Submitted to: Journal of Pest Science
Publication Type: Peer Reviewed Journal
Publication Acceptance Date: 12/12/2019
Publication Date: 1/21/2020
Citation: Weber, D.C., Duan, J.J., Haber, A.I. 2020. Male Colorado potato beetles alter search behavior in response to prior female presence on potato plants. Journal of Pest Science. 93:595-604.
Interpretive Summary: Colorado potato beetle (CPB) is a key pest of potato in North America and Eurasia, and notorious for its evolution of pesticide resistance to many modes of action. Detailed knowledge of the pheromones of this pest could serve to manipulate their behavior as a component of potato integrated pest management. Here, we evaluated the response of male beetles on potato plants that had been exposed to females only, males only, mixed-sex groups, or no beetles (clean plants). Results of our study showed that males had characteristic active searching behavior and also spent about three times longer on female-exposed foliage, compared to either male-exposed or clean leaves. The findings indicate presence of a persistent female-produced pheromone, the discovery of which will be the subject of future research. Results should be of interest to pheromone and potato researchers and pest managers.

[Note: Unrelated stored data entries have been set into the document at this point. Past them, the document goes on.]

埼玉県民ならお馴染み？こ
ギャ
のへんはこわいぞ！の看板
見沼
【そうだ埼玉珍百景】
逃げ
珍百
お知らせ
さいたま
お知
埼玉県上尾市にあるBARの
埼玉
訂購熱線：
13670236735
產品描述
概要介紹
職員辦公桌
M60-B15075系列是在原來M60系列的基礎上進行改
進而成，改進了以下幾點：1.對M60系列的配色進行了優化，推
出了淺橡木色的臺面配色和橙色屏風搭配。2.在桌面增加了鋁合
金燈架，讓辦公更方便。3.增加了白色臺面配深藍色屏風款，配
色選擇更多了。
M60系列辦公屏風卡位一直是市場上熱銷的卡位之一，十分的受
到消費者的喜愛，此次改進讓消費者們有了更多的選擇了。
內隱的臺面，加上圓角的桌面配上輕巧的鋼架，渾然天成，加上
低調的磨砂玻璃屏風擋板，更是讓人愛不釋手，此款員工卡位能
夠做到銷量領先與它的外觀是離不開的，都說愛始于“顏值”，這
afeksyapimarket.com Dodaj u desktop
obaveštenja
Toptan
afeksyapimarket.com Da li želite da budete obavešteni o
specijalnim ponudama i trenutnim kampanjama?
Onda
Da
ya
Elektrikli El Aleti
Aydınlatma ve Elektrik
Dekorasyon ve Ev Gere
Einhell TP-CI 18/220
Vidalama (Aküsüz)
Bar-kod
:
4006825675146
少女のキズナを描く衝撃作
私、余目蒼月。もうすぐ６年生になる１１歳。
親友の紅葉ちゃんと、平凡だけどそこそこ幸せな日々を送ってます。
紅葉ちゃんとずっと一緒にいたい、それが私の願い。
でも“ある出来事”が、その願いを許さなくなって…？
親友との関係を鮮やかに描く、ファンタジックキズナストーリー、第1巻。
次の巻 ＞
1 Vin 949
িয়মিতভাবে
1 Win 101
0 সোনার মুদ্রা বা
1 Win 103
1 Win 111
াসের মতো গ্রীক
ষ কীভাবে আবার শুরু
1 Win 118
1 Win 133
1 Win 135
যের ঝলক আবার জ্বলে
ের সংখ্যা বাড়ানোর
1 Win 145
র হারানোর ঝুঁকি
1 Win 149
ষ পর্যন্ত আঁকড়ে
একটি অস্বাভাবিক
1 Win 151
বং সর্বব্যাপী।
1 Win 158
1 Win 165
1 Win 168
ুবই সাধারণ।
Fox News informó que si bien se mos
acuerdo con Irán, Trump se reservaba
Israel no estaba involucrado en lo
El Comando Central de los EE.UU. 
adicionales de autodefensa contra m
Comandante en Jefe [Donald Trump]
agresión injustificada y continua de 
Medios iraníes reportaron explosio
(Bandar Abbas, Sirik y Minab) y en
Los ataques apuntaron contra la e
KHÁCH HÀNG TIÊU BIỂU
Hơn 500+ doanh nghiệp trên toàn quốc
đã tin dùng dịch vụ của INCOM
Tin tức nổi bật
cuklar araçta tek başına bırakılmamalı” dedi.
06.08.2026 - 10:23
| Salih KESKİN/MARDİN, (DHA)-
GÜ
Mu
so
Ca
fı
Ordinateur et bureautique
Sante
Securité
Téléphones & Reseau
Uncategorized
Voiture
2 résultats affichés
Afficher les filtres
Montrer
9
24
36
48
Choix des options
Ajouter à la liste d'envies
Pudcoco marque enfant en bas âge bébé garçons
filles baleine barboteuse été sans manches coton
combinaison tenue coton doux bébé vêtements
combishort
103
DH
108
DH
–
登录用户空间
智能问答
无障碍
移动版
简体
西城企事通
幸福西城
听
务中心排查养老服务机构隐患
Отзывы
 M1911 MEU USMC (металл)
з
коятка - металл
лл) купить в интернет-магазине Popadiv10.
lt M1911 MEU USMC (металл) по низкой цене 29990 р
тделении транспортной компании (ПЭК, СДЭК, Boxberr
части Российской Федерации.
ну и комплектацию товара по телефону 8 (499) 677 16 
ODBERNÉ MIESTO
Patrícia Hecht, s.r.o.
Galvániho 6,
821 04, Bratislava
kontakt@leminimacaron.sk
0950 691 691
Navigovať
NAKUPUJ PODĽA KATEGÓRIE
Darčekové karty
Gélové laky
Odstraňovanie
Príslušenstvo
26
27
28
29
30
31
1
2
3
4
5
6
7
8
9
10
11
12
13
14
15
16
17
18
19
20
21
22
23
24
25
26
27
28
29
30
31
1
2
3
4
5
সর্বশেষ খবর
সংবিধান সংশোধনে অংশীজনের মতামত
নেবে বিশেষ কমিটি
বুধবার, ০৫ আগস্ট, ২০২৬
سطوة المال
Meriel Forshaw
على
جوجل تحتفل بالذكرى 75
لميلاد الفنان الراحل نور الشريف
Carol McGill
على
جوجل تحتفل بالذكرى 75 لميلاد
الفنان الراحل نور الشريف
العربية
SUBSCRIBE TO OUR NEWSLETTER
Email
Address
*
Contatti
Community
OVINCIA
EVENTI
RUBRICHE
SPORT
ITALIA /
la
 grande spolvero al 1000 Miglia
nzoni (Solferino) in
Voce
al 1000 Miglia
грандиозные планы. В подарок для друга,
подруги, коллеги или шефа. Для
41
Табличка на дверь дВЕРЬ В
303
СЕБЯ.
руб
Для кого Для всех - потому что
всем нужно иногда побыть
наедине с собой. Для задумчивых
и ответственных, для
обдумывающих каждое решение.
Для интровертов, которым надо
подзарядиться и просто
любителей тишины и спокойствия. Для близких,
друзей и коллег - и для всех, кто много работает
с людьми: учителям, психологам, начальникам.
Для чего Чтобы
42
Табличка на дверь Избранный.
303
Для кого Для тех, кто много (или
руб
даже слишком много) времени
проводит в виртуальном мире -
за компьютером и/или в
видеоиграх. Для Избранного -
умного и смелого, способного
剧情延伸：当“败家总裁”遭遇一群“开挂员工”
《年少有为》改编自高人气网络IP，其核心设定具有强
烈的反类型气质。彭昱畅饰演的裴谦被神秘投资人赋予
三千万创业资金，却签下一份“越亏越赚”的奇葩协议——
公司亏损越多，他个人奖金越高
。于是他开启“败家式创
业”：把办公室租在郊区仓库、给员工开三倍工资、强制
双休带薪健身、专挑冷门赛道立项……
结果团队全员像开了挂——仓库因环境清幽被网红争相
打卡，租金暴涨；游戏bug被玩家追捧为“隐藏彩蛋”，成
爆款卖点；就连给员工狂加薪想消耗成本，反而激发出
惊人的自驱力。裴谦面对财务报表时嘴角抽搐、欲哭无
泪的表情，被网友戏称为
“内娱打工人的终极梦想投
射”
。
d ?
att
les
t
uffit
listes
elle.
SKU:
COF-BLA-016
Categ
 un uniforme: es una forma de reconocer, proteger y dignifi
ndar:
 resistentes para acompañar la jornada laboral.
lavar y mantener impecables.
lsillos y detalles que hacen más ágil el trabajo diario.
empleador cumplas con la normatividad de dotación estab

Technical Abstract: Colorado potato beetle (Leptinotarsa decemlineata; Coleoptera: Chrysomelidae) is a widespread key pest of nightshades of the temperate northern hemisphere. Its evolution of multiple pesticide resistance will continue as a threat to potato and other crops if chemical control is relied upon for potato pest management. An integrated approach including semiochemicals and other non-pesticidal tactics is essential to sustainable management. A volatile aggregation pheromone produced by male adult beetles is attractive to both females and males. Also, earlier research indicates that males respond to a yet-unidentified female-produced sex pheromone. We investigated male Colorado potato beetle behavior on potato plants that had been exposed to females only, males only, mixed-sex groups, or no beetles (clean plants). During observation, these plants hosted no beetles except for the single experimental male beetle. These males (previously mated or unmated) responded very differently to female-exposed plants, spending longer time on plants, and undertaking characteristic active searching behavior, exploring more leaves per plant and moving more rapidly between leaves. When presented with a three-way choice, males spent about three times longer on the female-exposed foliage, compared to either male-exposed or clean leaves. Searching parameters differed between mated and unmated males, but both showed similar reactions to female-exposed plants; there was no statistical interaction between male mated condition and plant treatment. Results indicate presence of a persistent female-produced pheromone strongly influencing male searching behavior and between-plant movement.